> EXERCISE BRIEF
Given the material below, output exactly the lines from the line with "The Ultimate Guide to Down" to the line with "makes and models.", both ends included, and no other lines.

====================

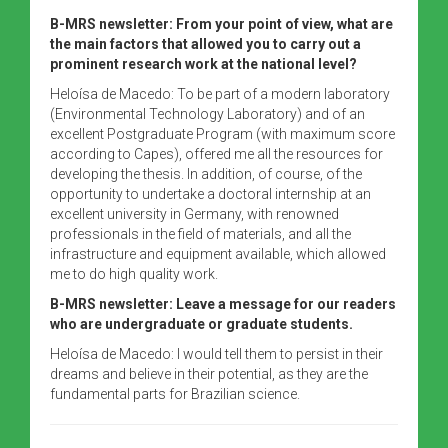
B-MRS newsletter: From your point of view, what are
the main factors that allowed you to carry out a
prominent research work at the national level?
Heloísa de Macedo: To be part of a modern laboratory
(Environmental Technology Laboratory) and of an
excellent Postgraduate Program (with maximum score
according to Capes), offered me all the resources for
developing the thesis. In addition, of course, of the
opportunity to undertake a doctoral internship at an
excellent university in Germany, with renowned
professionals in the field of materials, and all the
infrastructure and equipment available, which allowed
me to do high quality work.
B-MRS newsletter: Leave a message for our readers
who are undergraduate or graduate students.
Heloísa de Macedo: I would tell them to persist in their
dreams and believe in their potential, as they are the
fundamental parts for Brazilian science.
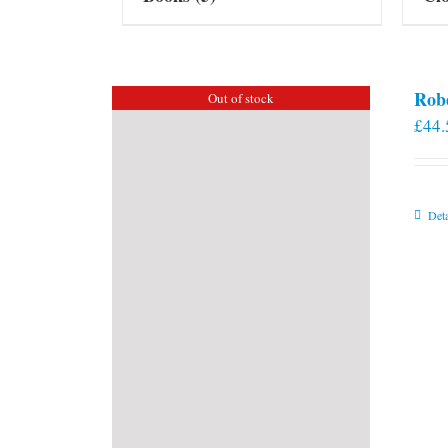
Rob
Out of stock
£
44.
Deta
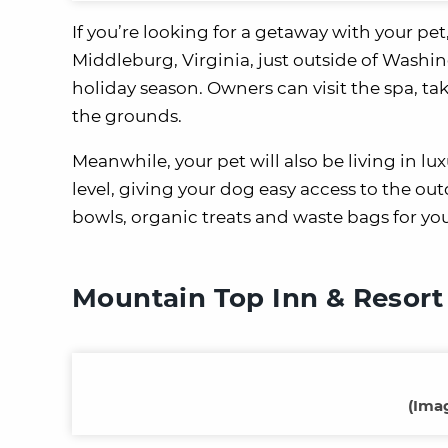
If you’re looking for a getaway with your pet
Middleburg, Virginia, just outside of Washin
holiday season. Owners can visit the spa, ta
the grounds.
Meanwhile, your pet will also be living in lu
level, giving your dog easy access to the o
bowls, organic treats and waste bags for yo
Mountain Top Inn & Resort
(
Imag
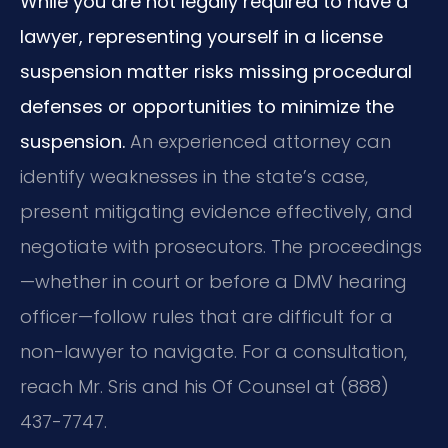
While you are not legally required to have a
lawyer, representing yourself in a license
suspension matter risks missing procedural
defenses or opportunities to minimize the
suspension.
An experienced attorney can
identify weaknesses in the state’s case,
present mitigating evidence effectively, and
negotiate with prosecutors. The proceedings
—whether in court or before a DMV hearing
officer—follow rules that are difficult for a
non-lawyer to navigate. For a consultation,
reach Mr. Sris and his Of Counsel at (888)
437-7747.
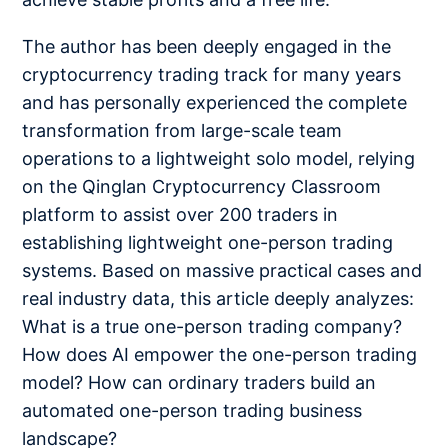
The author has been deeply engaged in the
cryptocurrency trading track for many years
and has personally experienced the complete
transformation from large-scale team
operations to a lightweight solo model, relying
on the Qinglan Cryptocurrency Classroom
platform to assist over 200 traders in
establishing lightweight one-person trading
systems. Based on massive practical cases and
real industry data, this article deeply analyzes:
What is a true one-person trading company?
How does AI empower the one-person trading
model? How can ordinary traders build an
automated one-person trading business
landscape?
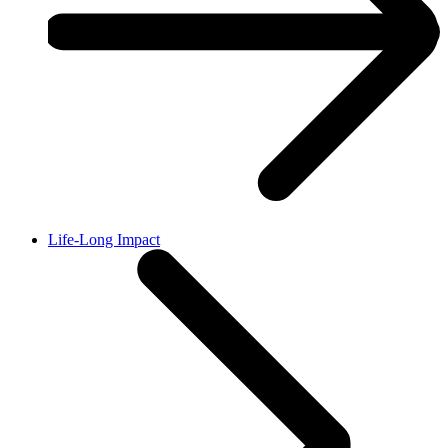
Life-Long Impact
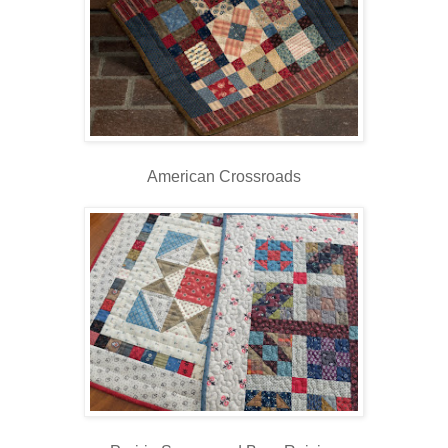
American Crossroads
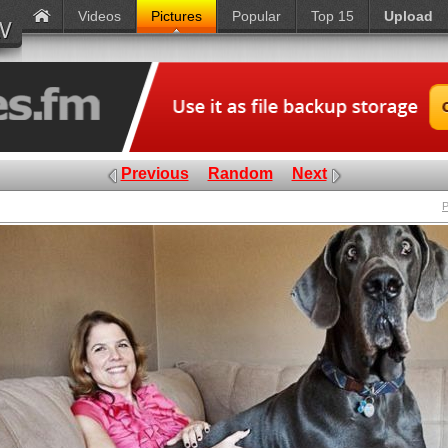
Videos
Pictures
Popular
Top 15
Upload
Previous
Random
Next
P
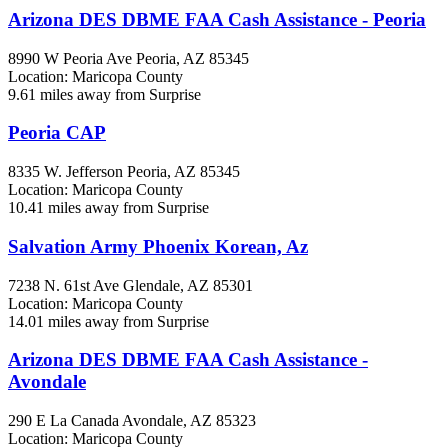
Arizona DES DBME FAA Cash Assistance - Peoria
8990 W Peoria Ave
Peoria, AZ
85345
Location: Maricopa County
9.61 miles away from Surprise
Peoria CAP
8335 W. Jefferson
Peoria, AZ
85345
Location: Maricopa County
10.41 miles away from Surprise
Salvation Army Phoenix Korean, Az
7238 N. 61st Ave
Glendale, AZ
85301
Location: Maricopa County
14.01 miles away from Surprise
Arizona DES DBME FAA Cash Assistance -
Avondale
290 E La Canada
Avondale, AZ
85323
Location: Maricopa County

====================

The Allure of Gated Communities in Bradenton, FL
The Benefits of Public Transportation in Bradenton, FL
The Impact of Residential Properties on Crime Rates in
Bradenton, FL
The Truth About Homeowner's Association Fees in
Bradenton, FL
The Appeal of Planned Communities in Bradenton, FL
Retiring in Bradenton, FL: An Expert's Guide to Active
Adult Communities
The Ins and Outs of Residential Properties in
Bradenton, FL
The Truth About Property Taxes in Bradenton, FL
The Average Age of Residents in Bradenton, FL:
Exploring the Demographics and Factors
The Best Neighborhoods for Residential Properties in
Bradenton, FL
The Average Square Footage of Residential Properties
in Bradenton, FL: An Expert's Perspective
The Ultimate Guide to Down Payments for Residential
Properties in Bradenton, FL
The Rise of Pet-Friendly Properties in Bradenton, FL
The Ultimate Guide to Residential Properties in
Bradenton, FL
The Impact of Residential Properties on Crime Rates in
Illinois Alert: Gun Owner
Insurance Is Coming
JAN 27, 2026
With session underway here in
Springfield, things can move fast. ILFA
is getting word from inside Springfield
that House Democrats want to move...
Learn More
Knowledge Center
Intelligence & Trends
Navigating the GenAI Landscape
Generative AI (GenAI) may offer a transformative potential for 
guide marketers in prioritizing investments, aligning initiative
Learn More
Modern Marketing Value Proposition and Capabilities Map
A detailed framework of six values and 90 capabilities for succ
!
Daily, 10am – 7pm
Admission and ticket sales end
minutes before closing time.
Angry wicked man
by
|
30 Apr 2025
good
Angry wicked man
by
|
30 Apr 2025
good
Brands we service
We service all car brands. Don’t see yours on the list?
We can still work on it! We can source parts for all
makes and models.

====================

> WORKED SOLUTION
The Ultimate Guide to Down Payments for Residential
Properties in Bradenton, FL
The Rise of Pet-Friendly Properties in Bradenton, FL
The Ultimate Guide to Residential Properties in
Bradenton, FL
The Impact of Residential Properties on Crime Rates in
Illinois Alert: Gun Owner
Insurance Is Coming
JAN 27, 2026
With session underway here in
Springfield, things can move fast. ILFA
is getting word from inside Springfield
that House Democrats want to move...
Learn More
Knowledge Center
Intelligence & Trends
Navigating the GenAI Landscape
Generative AI (GenAI) may offer a transformative potential for 
guide marketers in prioritizing investments, aligning initiative
Learn More
Modern Marketing Value Proposition and Capabilities Map
A detailed framework of six values and 90 capabilities for succ
!
Daily, 10am – 7pm
Admission and ticket sales end
minutes before closing time.
Angry wicked man
by
|
30 Apr 2025
good
Angry wicked man
by
|
30 Apr 2025
good
Brands we service
We service all car brands. Don’t see yours on the list?
We can still work on it! We can source parts for all
makes and models.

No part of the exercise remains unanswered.